▸ Activity: Instruction for the entries that follow: retype exactly the lines from the line with "978-953-365-276-4" to the line with "još nije završen / Nijema", both included, and omit all others.

══ Data extract ══

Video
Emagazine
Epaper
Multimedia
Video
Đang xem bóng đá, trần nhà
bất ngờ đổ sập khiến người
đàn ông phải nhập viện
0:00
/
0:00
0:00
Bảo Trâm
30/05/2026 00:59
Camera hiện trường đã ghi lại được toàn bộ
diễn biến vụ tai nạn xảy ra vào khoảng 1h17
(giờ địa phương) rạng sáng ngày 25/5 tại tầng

═══
══ Data extract ══

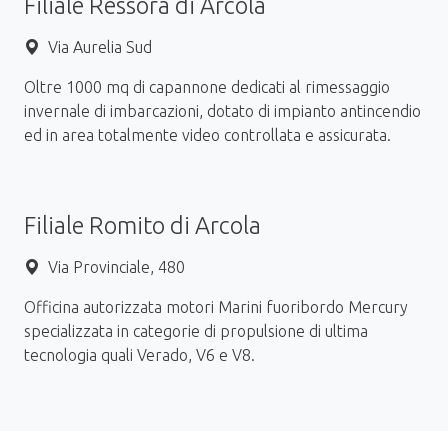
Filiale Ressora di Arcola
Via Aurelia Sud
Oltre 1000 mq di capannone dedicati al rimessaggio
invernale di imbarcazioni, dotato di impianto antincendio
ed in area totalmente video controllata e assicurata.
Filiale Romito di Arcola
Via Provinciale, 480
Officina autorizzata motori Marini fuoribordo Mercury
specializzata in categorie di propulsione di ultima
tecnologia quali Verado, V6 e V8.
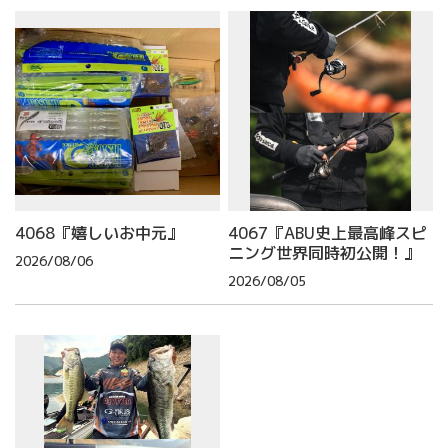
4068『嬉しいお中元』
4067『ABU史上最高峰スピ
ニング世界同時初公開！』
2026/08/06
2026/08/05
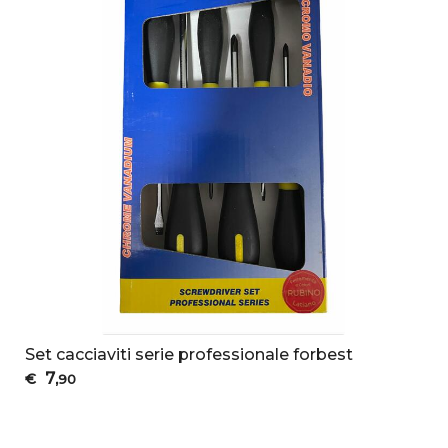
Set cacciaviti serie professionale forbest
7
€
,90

═══
══ Data extract ══

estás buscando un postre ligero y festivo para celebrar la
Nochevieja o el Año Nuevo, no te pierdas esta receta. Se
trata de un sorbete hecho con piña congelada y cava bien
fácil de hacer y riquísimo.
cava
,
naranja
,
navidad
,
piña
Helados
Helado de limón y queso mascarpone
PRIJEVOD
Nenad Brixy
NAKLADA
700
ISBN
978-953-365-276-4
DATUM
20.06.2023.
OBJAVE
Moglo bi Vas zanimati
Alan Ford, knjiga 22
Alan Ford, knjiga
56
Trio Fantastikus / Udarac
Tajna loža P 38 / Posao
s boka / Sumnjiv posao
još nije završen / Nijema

═══

▸ Task solution:
978-953-365-276-4
DATUM
20.06.2023.
OBJAVE
Moglo bi Vas zanimati
Alan Ford, knjiga 22
Alan Ford, knjiga
56
Trio Fantastikus / Udarac
Tajna loža P 38 / Posao
s boka / Sumnjiv posao
još nije završen / Nijema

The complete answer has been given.